Si François Soulage, président du Collectif Alerte, et Louis Gallois, président de la Fnars/Agir pour la solidarité, ont apporté leur soutien à la démarche, l’idée ne fait pas consensus. Les craintes d’un assujettissement du social à la rentabilité sont fortes.

Déjà, dans un document de travail de l’OFCE, Mireille Elbaum expliquait en 2010 que l’investissement social ne justifie que partiellement les objectifs et les effets des politiques familiales et qu’il ne doit pas servir à « occulter les arbitrages » quant à « leurs orientations propres et leurs frontières avec les autres domaines du social ». Une analyse utile pour rappeler que l’action sociale doit avant tout répondre à des choix politiques.

D’autres voix alertent aujourd’hui sur le danger de soumettre les politiques sociales à l’économique. Le Collectif des associations citoyennes (CAC) dénonce un « accaparement du domaine social […] sous prétexte […] d’évaluation ». Dans la veine des contrats à impact social (CIS), pour lesquels le Haut conseil à la vie associative a appelé « les pouvoirs publics à une grande vigilance », le CAC redoute une action sociale réduite à un marché.

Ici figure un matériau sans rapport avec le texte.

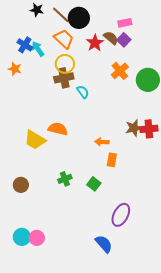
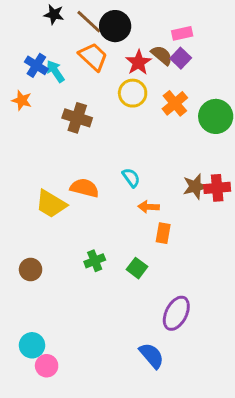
yellow circle: (65, 64) -> (133, 93), moved
brown cross: (64, 78) -> (77, 118), moved, turned 30
cyan semicircle: (83, 92) -> (131, 178), moved
pink circle: (37, 238) -> (47, 366), moved

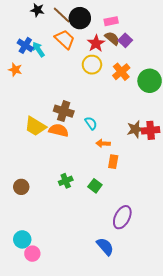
pink rectangle: (182, 33) -> (111, 21), moved
brown cross: (77, 118) -> (64, 111), moved
yellow trapezoid: (51, 204) -> (35, 126), moved

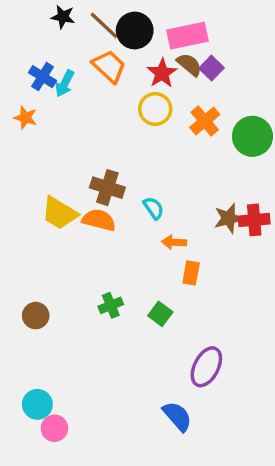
pink rectangle: (111, 21) -> (188, 36), size x1.6
cyan arrow: (38, 49) -> (65, 83), turned -119

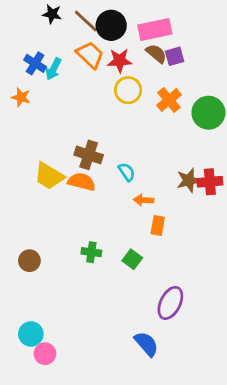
purple square: (212, 68) -> (175, 56), turned 30
red star: (162, 73) -> (120, 61), moved, turned 30
green cross: (111, 305) -> (91, 252), turned 30

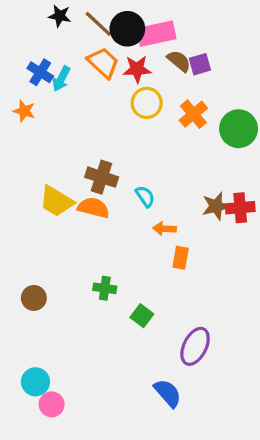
pink rectangle: (155, 30) -> (156, 34), moved
green square: (132, 259) -> (142, 316), moved

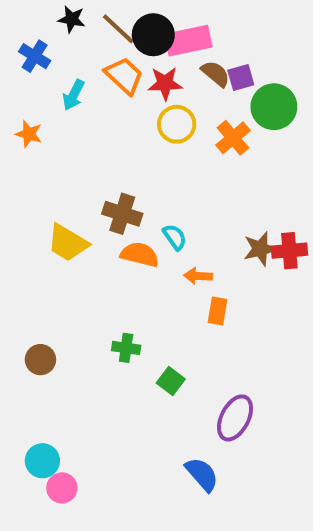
blue cross: (40, 72) -> (35, 56), moved
green circle: (239, 129) -> (274, 107), moved
orange semicircle: (93, 208) -> (140, 255), moved

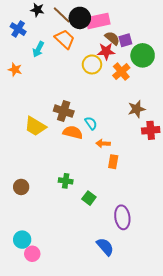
red star: (165, 83) -> (106, 51), moved
brown star: (260, 249) -> (137, 109), moved
purple ellipse: (235, 418) -> (122, 217), turned -35

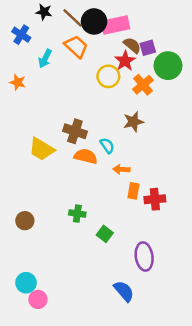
red star: (106, 51) -> (125, 61), turned -30
brown star: (137, 109) -> (133, 122), moved
red cross: (151, 130) -> (155, 199), moved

Chercheuse au Cevipof, Réjane Sénac critique les politiques d’égalité homme-femme comme investissement social, en interrogeant « le lien entre leur justification au nom de la performance et leurs modalités d’application ». Elle met en garde contre la « dépolitisation », qui ouvre « la brèche » pour penser rentabilité « des dépenses publiques de solidarité et de redistribution ».

« Personne ne peut être a priori contre l’investissement social, mais il ne faut pas opposer les dépenses sociales passives et les politiques activantes. Il s’agit plutôt, au sein d’un domaine d’intervention, de réfléchir où injecter de l’IS pour améliorer la qualité des emplois et le bien-être des personnes », rassure Bruno Palier.

Cyprien Avenel, adjoint à la Mission de l’analyse stratégique, synthèses et prospective de la Direction générale de la cohésion sociale (DGCS)

Les séminaires ont été conduits avec la volonté de dresser un état des lieux des connaissances autour de l’investissement social (IS) et de stabiliser un cadre de définition et d’orientation générale pour l’action aux plans local et national. Cette clarification a permis de mieux délimiter les conditions de son opérationnalité. L’IS consolide la protection sociale pour sécuriser les transitions et permettre de rebondir. Il y a un enjeu de « relégitimation » des politiques sociales, distributrices d’aides monétaires individuelles, financeurs d’équipements et de services collectifs et pourvoyeuses de cohésion sociale. L’État, les collectivités, les chercheurs et la société civile auront également à définir des indicateurs, quantitatifs et qualitatifs, du « retour sur investissement », pour réarticuler développement social et développement économique.